**Task details:**
Every line of the data below must be output exactly, with images left out.

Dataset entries
• • •

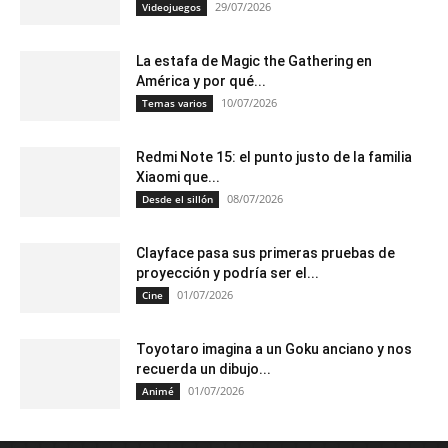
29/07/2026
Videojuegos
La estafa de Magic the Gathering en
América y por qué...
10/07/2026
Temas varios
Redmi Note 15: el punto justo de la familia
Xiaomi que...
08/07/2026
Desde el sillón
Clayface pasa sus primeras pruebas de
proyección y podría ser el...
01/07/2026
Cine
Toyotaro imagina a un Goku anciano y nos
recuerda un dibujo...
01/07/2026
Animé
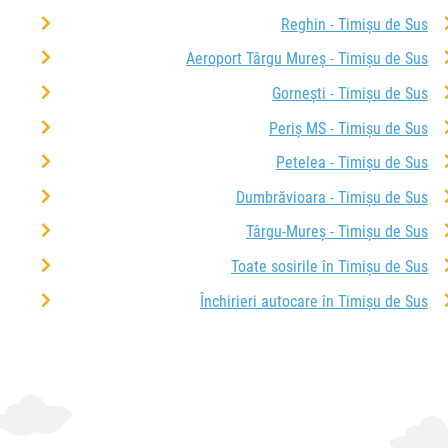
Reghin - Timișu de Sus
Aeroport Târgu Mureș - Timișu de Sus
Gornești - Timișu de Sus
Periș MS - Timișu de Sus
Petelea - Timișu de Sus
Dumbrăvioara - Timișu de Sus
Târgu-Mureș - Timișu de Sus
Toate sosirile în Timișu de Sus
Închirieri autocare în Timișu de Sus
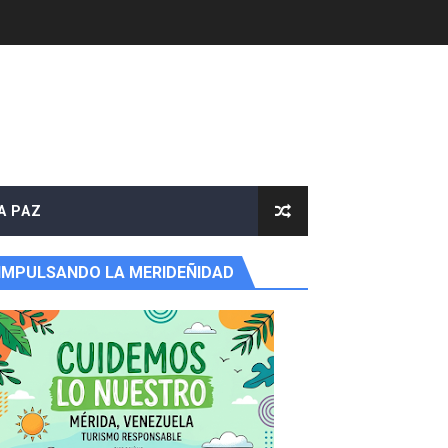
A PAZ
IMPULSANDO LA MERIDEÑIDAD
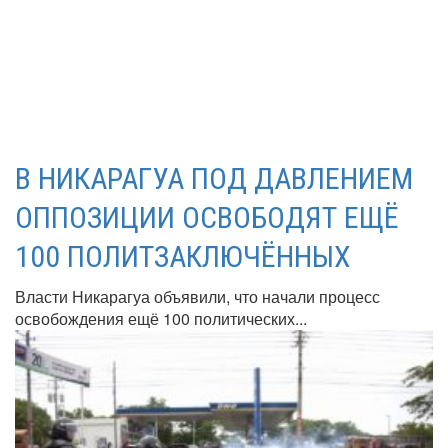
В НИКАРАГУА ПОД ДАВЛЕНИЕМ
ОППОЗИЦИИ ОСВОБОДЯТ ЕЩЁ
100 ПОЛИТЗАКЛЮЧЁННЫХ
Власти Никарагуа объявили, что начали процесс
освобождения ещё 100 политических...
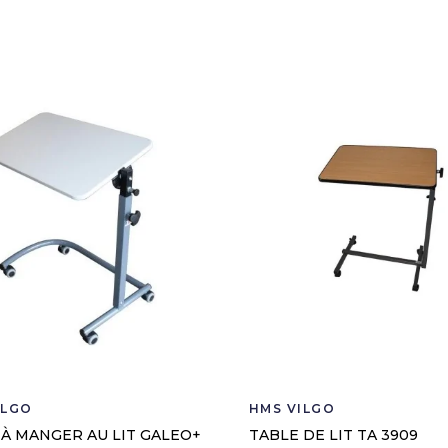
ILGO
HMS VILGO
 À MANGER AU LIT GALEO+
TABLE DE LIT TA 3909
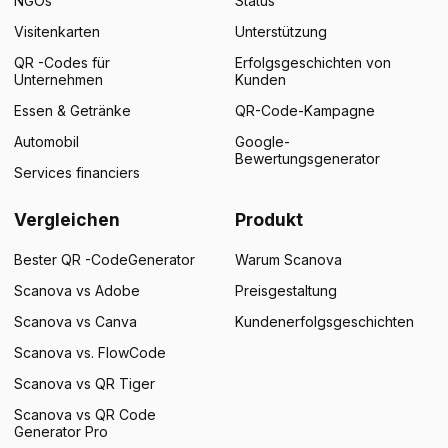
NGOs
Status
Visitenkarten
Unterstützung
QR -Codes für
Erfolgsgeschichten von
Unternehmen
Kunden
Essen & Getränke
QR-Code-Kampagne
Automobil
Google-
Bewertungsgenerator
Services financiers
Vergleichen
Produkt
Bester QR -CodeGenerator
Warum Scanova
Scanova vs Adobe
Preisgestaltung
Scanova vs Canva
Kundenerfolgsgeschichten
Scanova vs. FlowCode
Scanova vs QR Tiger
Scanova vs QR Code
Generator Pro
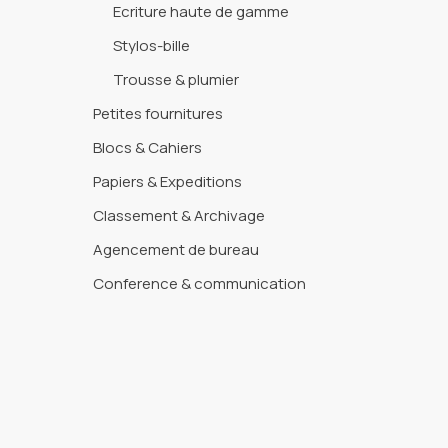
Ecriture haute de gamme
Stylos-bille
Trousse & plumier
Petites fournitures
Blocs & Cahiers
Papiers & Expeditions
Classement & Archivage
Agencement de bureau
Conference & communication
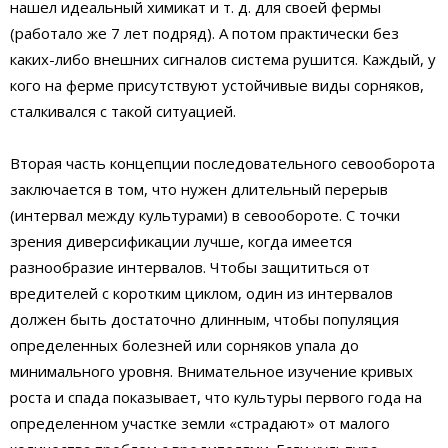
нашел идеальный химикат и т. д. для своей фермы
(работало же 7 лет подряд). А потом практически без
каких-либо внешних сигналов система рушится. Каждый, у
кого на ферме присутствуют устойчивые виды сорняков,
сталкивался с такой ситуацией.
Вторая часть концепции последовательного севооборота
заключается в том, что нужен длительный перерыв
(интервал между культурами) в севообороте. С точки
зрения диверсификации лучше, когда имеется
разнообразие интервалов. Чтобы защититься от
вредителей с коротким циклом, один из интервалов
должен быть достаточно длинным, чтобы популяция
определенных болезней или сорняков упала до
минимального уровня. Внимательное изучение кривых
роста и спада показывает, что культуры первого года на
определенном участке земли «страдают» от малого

• • •

**Answer to this exercise:**
29/07/2026
Videojuegos
La estafa de Magic the Gathering en
América y por qué...
10/07/2026
Temas varios
Redmi Note 15: el punto justo de la familia
Xiaomi que...
08/07/2026
Desde el sillón
Clayface pasa sus primeras pruebas de
proyección y podría ser el...
01/07/2026
Cine
Toyotaro imagina a un Goku anciano y nos
recuerda un dibujo...
01/07/2026
Animé
Reghin - Timișu de Sus
Aeroport Târgu Mureș - Timișu de Sus
Gornești - Timișu de Sus
Periș MS - Timișu de Sus
Petelea - Timișu de Sus
Dumbrăvioara - Timișu de Sus
Târgu-Mureș - Timișu de Sus
Toate sosirile în Timișu de Sus
Închirieri autocare în Timișu de Sus
A PAZ
IMPULSANDO LA MERIDEÑIDAD
В НИКАРАГУА ПОД ДАВЛЕНИЕМ
ОППОЗИЦИИ ОСВОБОДЯТ ЕЩЁ
100 ПОЛИТЗАКЛЮЧЁННЫХ
Власти Никарагуа объявили, что начали процесс
освобождения ещё 100 политических...
ILGO
HMS VILGO
 À MANGER AU LIT GALEO+
TABLE DE LIT TA 3909
NGOs
Status
Visitenkarten
Unterstützung
QR -Codes für
Erfolgsgeschichten von
Unternehmen
Kunden
Essen & Getränke
QR-Code-Kampagne
Automobil
Google-
Bewertungsgenerator
Services financiers
Vergleichen
Produkt
Bester QR -CodeGenerator
Warum Scanova
Scanova vs Adobe
Preisgestaltung
Scanova vs Canva
Kundenerfolgsgeschichten
Scanova vs. FlowCode
Scanova vs QR Tiger
Scanova vs QR Code
Generator Pro
Ecriture haute de gamme
Stylos-bille
Trousse & plumier
Petites fournitures
Blocs & Cahiers
Papiers & Expeditions
Classement & Archivage
Agencement de bureau
Conference & communication
нашел идеальный химикат и т. д. для своей фермы
(работало же 7 лет подряд). А потом практически без
каких-либо внешних сигналов система рушится. Каждый, у
кого на ферме присутствуют устойчивые виды сорняков,
сталкивался с такой ситуацией.
Вторая часть концепции последовательного севооборота
заключается в том, что нужен длительный перерыв
(интервал между культурами) в севообороте. С точки
зрения диверсификации лучше, когда имеется
разнообразие интервалов. Чтобы защититься от
вредителей с коротким циклом, один из интервалов
должен быть достаточно длинным, чтобы популяция
определенных болезней или сорняков упала до
минимального уровня. Внимательное изучение кривых
роста и спада показывает, что культуры первого года на
определенном участке земли «страдают» от малого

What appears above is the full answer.